A small window offers a peek into the tight kitchen quarters, and orders come out as they’re ready, steadily appearing at our table with no set schedule. I ordered two of the “Bao Baos,” the braised pork and the ginger-apple chicken. The chef/owner of Doowee prides himself in using a light hand with salt, and unfortunately it shows in the ginger-apple chicken bao. It falls flat on flavor, failing to offer much more than a wink of pungent ginger, and the chicken is under-seasoned. The pork belly bao is significantly more successful, however: slow-braised and decadently tender belly is cooked with no salt at all yet it is guided sufficiently by a robust sauce made from the braising liquid, a potent chili aioli, and scallions. The meat is piled high as it rests on the bao (2 per order for a mere $5).

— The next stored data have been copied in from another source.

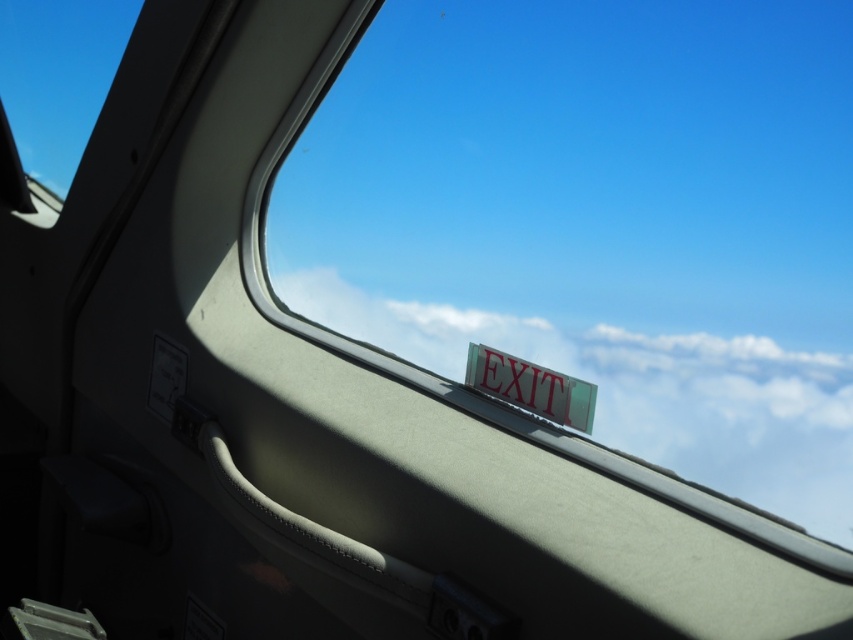 From the picture: Does white fluffy cloud at upper center lie behind red plastic exit sign at upper right?

No, white fluffy cloud at upper center is closer to the viewer.

Measure the distance between white fluffy cloud at upper center and red plastic exit sign at upper right.

white fluffy cloud at upper center is 5.24 inches away from red plastic exit sign at upper right.

Find the location of `white fluffy cloud at upper center`. white fluffy cloud at upper center is located at coordinates (610, 365).

Does white fluffy cloud at upper center have a greater width compared to transparent glass window at upper left?

Indeed, white fluffy cloud at upper center has a greater width compared to transparent glass window at upper left.

Does point (671, 349) come in front of point (57, 52)?

Yes, it is in front of point (57, 52).

In order to click on white fluffy cloud at upper center in this screenshot , I will do (610, 365).

Who is taller, transparent glass window at upper left or red plastic exit sign at upper right?

transparent glass window at upper left

Is point (73, 161) positioned in front of point (514, 372)?

That is False.

Between point (120, 51) and point (503, 378), which one is positioned in front?

Positioned in front is point (503, 378).

Where is `transparent glass window at upper left`? transparent glass window at upper left is located at coordinates (57, 76).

The Heart-y-fries ($8), meanwhile, are wonderful, like a Vietnamese poutine. Well-seasoned and crispy French fries lay beneath a generous pile of lightly fried chicken hearts, which have been coated in whole wheat flour. The hearts are ultra-crunchy and have an al dente, creamy interior. If you didn’t know any better, you’d think they were just a funky chicken nugget, at once adventurous and equally familiar. It’s a roller-coaster of a dish, spiked with the same chili aioli as the bao and doused with a terrific yogurt and garlic-based white sauce.
It may not look like much on the outside (or inside) but clearly a lot of thought and energy has gone into the creative food and principles at Doowee & Rice. While some dishes may be short on seasoning , all the food is creative and cooked with enough passion and gusto to make it a soon-to-be neighborhood gem.